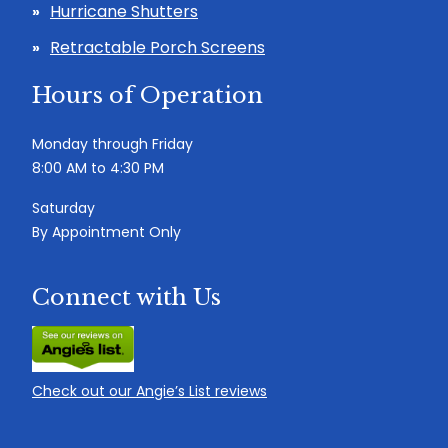
Hurricane Shutters
Retractable Porch Screens
Hours of Operation
Monday through Friday
8:00 AM to 4:30 PM
Saturday
By Appointment Only
Connect with Us
Check out our Angie’s List reviews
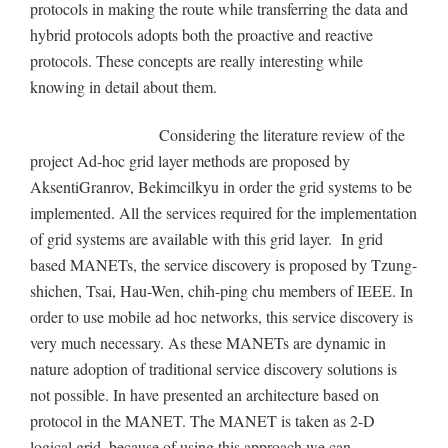
protocols in making the route while transferring the data and
hybrid protocols adopts both the proactive and reactive
protocols. These concepts are really interesting while
knowing in detail about them.
Considering the literature review of the
project Ad-hoc grid layer methods are proposed by
AksentiGranrov, Bekimcilkyu in order the grid systems to be
implemented. All the services required for the implementation
of grid systems are available with this grid layer. In grid
based MANETs, the service discovery is proposed by Tzung-
shichen, Tsai, Hau-Wen, chih-ping chu members of IEEE. In
order to use mobile ad hoc networks, this service discovery is
very much necessary. As these MANETs are dynamic in
nature adoption of traditional service discovery solutions is
not possible. In have presented an architecture based on
protocol in the MANET. The MANET is taken as 2-D
logical grid, because of using this approach we can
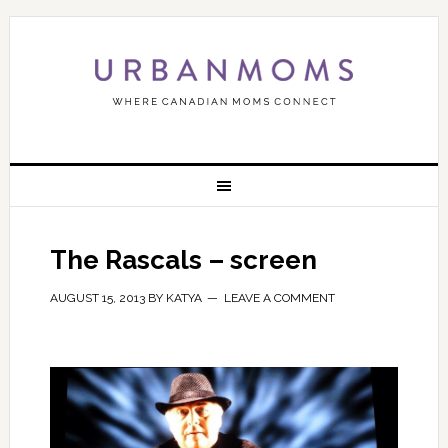
The Rascals – screen
AUGUST 15, 2013
BY
KATYA
LEAVE A COMMENT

--------------------------------------------------

> **Work order**
The answer must be the entries above, printed exactly, with no pictures.

> **Response**
Hurricane Shutters
Retractable Porch Screens
Hours of Operation
Monday through Friday
8:00 AM to 4:30 PM
Saturday
By Appointment Only
Connect with Us
Check out our Angie’s List reviews
protocols in making the route while transferring the data and
hybrid protocols adopts both the proactive and reactive
protocols. These concepts are really interesting while
knowing in detail about them.
Considering the literature review of the
project Ad-hoc grid layer methods are proposed by
AksentiGranrov, Bekimcilkyu in order the grid systems to be
implemented. All the services required for the implementation
of grid systems are available with this grid layer. In grid
based MANETs, the service discovery is proposed by Tzung-
shichen, Tsai, Hau-Wen, chih-ping chu members of IEEE. In
order to use mobile ad hoc networks, this service discovery is
very much necessary. As these MANETs are dynamic in
nature adoption of traditional service discovery solutions is
not possible. In have presented an architecture based on
protocol in the MANET. The MANET is taken as 2-D
logical grid, because of using this approach we can
The Rascals – screen
AUGUST 15, 2013
BY
KATYA
LEAVE A COMMENT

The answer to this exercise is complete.